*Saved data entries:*
|---|

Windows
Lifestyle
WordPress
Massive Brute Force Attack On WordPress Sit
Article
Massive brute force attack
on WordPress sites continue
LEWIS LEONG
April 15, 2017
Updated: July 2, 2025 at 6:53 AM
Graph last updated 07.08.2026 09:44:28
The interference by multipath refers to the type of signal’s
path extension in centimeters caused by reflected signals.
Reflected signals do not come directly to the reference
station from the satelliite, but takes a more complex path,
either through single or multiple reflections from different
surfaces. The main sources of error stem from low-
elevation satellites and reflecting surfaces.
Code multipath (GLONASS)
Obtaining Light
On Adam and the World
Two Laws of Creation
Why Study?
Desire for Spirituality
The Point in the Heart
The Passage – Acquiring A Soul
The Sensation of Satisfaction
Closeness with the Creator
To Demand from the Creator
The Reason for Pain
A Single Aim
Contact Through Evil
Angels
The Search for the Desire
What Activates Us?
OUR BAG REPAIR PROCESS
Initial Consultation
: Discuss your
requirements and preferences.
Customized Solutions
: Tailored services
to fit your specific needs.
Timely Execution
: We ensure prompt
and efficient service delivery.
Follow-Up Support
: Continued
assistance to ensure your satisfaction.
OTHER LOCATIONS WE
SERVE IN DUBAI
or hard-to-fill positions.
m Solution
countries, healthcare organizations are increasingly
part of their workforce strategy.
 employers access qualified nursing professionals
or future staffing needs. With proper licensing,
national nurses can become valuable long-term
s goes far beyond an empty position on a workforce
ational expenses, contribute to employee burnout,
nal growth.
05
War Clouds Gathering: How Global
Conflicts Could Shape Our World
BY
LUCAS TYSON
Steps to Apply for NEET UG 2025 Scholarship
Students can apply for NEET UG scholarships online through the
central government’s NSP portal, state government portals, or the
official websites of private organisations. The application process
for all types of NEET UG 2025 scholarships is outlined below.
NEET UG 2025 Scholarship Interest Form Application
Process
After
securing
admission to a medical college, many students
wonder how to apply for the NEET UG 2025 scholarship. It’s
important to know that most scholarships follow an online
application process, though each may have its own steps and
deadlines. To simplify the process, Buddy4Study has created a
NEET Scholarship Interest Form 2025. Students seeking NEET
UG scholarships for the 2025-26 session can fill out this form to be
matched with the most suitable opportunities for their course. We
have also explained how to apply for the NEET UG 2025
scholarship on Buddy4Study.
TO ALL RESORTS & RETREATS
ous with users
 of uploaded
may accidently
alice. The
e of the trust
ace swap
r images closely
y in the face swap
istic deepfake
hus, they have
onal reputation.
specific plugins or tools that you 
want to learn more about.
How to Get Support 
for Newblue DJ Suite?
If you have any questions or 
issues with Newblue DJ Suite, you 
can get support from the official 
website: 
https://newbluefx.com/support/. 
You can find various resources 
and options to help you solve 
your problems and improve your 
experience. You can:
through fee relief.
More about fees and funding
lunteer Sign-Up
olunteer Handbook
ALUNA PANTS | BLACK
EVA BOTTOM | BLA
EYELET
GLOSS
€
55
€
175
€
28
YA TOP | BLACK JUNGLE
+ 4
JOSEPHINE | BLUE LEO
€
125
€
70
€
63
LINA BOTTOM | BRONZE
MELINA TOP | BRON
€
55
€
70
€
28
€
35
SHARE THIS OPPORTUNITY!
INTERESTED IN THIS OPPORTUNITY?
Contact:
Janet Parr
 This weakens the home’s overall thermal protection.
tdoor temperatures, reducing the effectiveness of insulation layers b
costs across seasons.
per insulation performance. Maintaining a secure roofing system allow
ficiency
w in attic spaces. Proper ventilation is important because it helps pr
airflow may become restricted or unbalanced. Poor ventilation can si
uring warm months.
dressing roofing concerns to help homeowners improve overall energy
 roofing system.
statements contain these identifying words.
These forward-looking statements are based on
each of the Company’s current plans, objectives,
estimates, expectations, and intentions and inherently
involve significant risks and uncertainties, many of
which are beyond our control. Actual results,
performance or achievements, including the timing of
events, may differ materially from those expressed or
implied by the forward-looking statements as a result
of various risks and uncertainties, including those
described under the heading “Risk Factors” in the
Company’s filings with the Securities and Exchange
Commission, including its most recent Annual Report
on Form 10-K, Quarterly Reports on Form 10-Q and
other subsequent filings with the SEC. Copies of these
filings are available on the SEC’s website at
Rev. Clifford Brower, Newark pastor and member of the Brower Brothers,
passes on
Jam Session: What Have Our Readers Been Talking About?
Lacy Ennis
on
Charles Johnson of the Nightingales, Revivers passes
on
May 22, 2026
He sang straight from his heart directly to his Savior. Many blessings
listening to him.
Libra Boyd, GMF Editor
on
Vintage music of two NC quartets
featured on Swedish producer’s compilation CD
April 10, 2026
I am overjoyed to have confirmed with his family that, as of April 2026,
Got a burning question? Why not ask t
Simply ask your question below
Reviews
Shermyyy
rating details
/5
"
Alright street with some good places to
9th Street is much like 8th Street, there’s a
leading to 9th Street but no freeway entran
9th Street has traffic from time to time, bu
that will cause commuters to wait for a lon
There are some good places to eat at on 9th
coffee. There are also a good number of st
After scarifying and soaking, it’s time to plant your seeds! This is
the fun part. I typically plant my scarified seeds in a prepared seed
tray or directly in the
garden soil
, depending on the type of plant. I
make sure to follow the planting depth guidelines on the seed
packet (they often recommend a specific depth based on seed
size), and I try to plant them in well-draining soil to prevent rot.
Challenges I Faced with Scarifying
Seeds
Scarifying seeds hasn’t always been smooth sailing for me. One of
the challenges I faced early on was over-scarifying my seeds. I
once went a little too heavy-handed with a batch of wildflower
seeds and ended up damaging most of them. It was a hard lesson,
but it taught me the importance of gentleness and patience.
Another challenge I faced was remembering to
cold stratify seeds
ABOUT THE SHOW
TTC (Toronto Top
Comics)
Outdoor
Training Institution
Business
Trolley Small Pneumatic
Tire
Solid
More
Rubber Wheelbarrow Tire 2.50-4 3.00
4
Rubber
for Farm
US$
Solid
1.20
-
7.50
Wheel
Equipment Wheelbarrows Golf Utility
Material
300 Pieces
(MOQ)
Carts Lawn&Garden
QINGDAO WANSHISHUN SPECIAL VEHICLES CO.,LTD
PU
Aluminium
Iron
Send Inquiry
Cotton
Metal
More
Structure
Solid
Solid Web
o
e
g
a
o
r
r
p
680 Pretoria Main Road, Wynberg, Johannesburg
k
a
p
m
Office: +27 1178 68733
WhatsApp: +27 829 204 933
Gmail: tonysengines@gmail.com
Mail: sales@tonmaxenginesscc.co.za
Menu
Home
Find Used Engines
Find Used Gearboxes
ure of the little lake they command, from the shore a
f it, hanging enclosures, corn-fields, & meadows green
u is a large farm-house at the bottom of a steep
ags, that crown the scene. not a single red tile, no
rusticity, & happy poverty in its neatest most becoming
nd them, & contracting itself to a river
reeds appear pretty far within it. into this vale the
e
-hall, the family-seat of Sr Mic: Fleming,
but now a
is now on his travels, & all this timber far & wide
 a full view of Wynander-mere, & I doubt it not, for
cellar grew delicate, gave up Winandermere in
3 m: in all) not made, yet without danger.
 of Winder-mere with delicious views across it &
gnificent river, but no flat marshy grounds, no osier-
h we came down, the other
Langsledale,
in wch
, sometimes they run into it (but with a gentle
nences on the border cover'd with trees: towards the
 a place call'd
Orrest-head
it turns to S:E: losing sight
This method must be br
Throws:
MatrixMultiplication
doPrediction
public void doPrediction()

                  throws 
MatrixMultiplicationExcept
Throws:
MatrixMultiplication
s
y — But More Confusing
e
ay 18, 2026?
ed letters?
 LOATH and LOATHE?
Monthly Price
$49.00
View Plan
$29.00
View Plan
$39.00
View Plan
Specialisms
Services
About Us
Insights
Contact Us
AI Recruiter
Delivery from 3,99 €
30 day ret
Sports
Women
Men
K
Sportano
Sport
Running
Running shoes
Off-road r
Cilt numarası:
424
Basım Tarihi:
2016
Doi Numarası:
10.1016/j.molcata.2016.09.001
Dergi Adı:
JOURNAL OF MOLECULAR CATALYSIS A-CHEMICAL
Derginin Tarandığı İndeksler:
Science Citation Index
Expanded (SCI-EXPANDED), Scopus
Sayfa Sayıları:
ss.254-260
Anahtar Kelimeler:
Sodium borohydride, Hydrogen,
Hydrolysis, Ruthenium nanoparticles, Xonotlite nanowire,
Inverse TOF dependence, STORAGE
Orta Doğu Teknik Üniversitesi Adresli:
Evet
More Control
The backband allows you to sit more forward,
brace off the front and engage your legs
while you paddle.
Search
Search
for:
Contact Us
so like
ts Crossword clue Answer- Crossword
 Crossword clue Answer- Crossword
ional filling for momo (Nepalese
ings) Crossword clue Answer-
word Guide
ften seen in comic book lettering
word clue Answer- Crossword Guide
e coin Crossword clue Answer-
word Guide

|---|

*What is expected:* The lines of the data, from the first through the one containing "Reflected signals do", are to be transcribed exactly.

*Answer to this problem:*
Windows
Lifestyle
WordPress
Massive Brute Force Attack On WordPress Sit
Article
Massive brute force attack
on WordPress sites continue
LEWIS LEONG
April 15, 2017
Updated: July 2, 2025 at 6:53 AM
Graph last updated 07.08.2026 09:44:28
The interference by multipath refers to the type of signal’s
path extension in centimeters caused by reflected signals.
Reflected signals do not come directly to the reference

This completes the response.